- [The records]
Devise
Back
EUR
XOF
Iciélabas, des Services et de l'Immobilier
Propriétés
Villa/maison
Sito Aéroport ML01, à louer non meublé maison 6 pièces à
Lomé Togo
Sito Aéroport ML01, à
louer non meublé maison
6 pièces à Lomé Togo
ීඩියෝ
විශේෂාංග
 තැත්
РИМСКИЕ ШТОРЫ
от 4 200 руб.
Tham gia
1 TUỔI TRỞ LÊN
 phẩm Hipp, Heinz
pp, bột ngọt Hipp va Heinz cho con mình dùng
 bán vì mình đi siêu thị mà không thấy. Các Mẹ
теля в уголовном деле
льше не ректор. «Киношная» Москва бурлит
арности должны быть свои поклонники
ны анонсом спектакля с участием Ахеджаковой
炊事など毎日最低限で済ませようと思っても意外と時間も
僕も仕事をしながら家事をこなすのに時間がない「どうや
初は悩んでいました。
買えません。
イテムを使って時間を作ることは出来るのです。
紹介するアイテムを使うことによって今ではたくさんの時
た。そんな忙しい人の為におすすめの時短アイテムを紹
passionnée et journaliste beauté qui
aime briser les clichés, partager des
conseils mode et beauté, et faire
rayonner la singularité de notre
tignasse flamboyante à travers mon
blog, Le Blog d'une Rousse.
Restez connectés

==

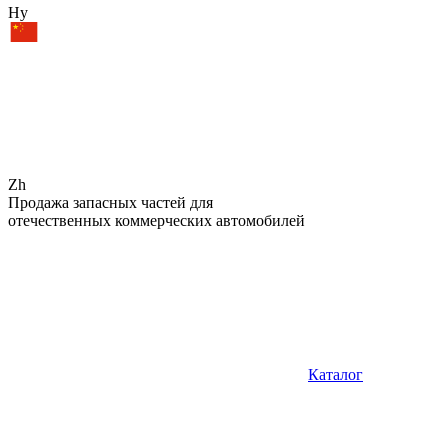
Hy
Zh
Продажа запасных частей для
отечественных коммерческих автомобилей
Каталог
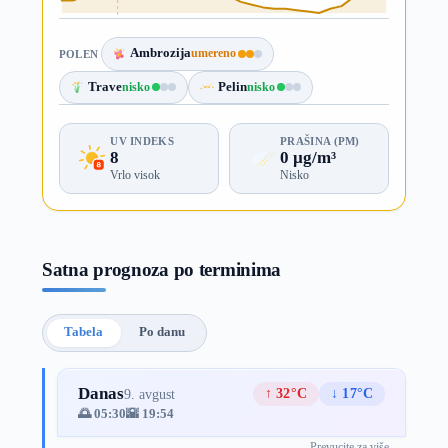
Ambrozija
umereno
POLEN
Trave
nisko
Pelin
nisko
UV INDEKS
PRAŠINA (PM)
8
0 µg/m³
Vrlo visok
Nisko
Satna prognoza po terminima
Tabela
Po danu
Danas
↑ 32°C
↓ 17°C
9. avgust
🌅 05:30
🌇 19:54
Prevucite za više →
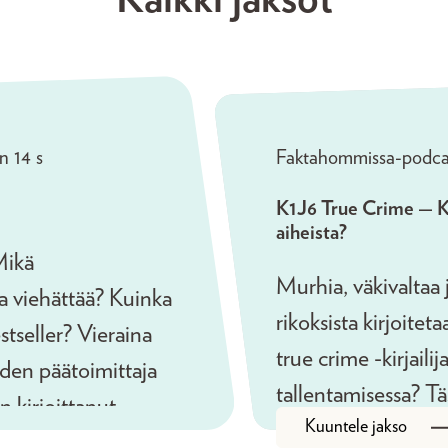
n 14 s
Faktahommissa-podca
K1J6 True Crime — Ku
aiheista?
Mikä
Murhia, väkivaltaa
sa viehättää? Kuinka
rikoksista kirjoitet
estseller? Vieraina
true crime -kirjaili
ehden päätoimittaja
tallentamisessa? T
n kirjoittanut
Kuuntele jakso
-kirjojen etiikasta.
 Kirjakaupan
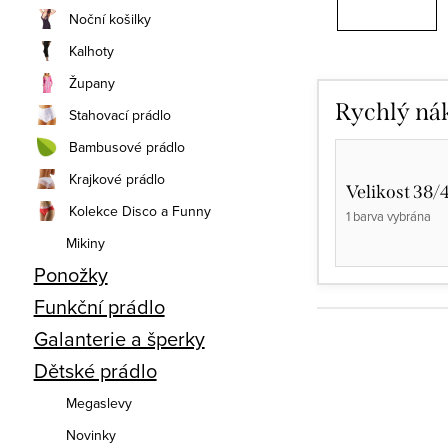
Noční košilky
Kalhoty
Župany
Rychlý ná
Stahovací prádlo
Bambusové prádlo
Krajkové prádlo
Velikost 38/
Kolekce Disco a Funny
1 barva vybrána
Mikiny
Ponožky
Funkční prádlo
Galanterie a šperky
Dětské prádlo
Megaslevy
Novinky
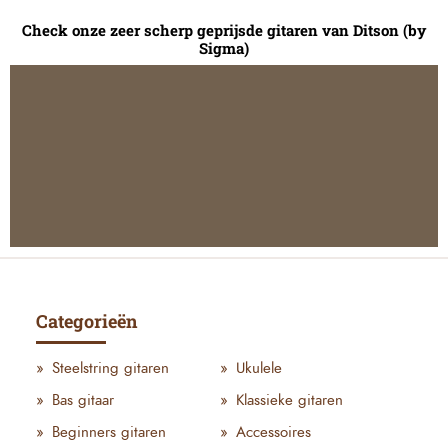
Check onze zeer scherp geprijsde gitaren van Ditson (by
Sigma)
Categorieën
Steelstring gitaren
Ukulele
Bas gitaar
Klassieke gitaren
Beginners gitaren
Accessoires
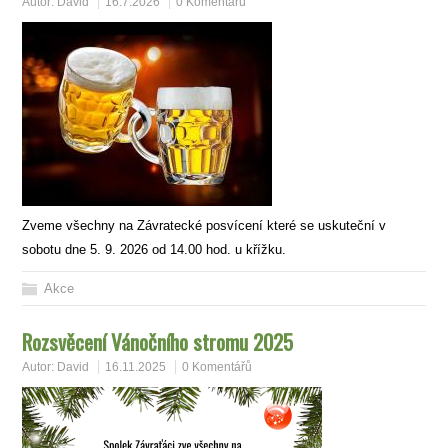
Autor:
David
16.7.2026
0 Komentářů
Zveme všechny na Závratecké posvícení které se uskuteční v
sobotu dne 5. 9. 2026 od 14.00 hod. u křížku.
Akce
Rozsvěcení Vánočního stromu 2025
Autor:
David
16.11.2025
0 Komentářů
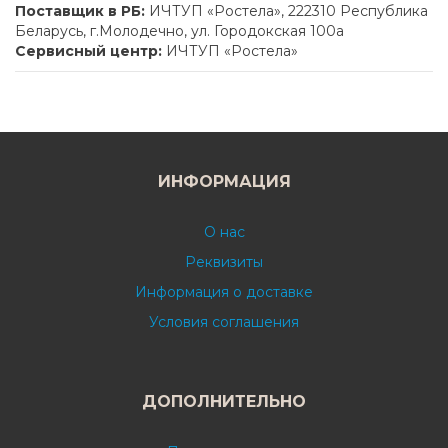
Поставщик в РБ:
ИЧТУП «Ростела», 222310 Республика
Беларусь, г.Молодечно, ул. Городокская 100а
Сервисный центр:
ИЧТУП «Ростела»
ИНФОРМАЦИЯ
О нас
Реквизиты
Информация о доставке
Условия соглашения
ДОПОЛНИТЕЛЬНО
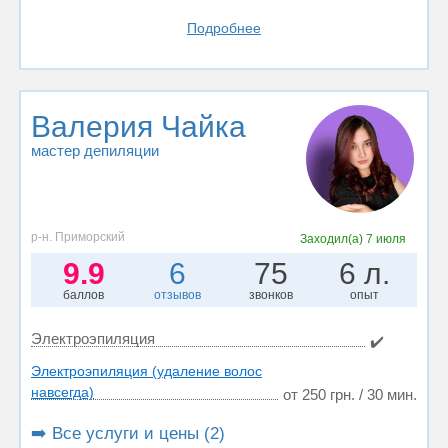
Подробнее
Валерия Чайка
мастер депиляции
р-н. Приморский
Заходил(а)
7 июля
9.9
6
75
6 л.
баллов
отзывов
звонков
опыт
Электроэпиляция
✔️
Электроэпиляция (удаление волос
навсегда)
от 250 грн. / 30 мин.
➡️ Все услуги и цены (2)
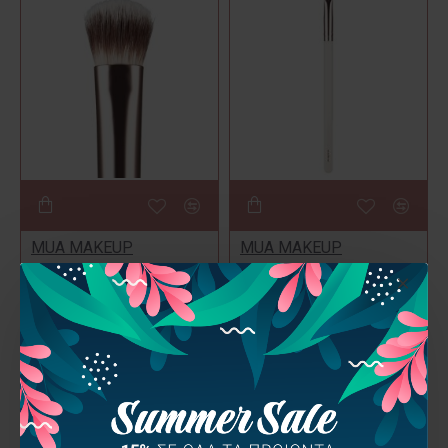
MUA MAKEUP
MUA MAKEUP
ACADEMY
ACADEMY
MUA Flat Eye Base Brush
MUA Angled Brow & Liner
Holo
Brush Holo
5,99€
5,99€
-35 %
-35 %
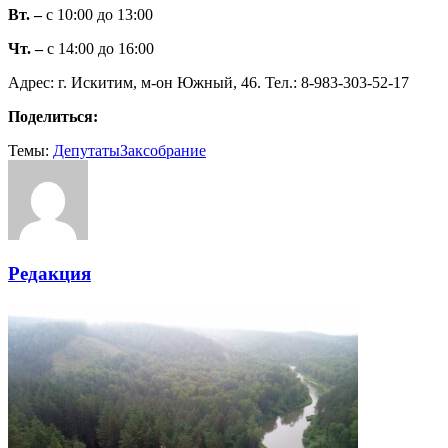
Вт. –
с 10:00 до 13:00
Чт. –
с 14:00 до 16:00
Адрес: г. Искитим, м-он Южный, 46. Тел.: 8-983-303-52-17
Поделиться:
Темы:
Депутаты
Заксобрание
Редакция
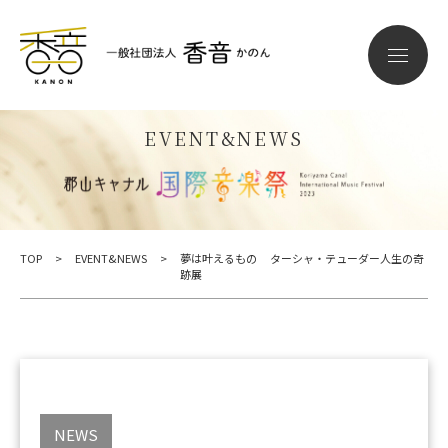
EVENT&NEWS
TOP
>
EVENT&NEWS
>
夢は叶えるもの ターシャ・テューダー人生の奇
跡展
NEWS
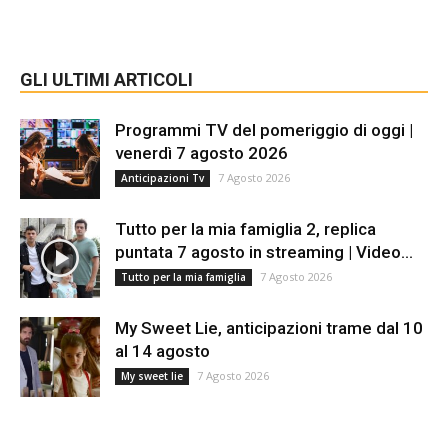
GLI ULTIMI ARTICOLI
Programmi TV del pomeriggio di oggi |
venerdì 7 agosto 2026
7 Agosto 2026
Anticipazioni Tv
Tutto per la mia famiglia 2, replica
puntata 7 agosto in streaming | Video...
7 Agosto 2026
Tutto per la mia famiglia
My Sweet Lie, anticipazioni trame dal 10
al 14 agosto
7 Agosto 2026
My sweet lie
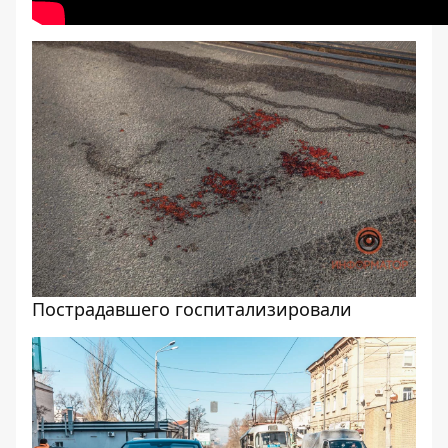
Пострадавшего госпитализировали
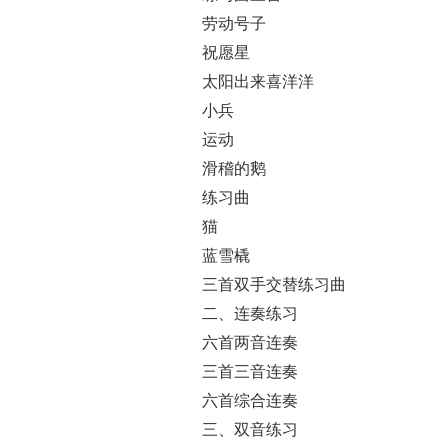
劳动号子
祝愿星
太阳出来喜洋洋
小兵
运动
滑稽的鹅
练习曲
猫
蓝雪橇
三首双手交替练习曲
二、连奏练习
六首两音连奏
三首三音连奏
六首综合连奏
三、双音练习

- [Task instructions] Working from the records above, set down word for word everything from the line containing "Rozsvěcení Vánočního stromu 2025" down to the line containing "Anticipazioni Tv", ends included, minus the pictures.

- [Answer area]
Rozsvěcení Vánočního stromu 2025
Autor:
David
16.11.2025
0 Komentářů
Поставщик в РБ:
ИЧТУП «Ростела», 222310 Республика
Беларусь, г.Молодечно, ул. Городокская 100а
Сервисный центр:
ИЧТУП «Ростела»
ИНФОРМАЦИЯ
О нас
Реквизиты
Информация о доставке
Условия соглашения
ДОПОЛНИТЕЛЬНО
Подробнее
Валерия Чайка
мастер депиляции
р-н. Приморский
Заходил(а)
7 июля
9.9
6
75
6 л.
баллов
отзывов
звонков
опыт
Электроэпиляция
✔️
Электроэпиляция (удаление волос
навсегда)
от 250 грн. / 30 мин.
➡️ Все услуги и цены (2)
MUA MAKEUP
MUA MAKEUP
ACADEMY
ACADEMY
MUA Flat Eye Base Brush
MUA Angled Brow & Liner
Holo
Brush Holo
5,99€
5,99€
-35 %
-35 %
Вт. –
с 10:00 до 13:00
Чт. –
с 14:00 до 16:00
Адрес: г. Искитим, м-он Южный, 46. Тел.: 8-983-303-52-17
Поделиться:
Темы:
Депутаты
Заксобрание
Редакция
EVENT&NEWS
TOP
>
EVENT&NEWS
>
夢は叶えるもの ターシャ・テューダー人生の奇
跡展
NEWS
GLI ULTIMI ARTICOLI
Programmi TV del pomeriggio di oggi |
venerdì 7 agosto 2026
7 Agosto 2026
Anticipazioni Tv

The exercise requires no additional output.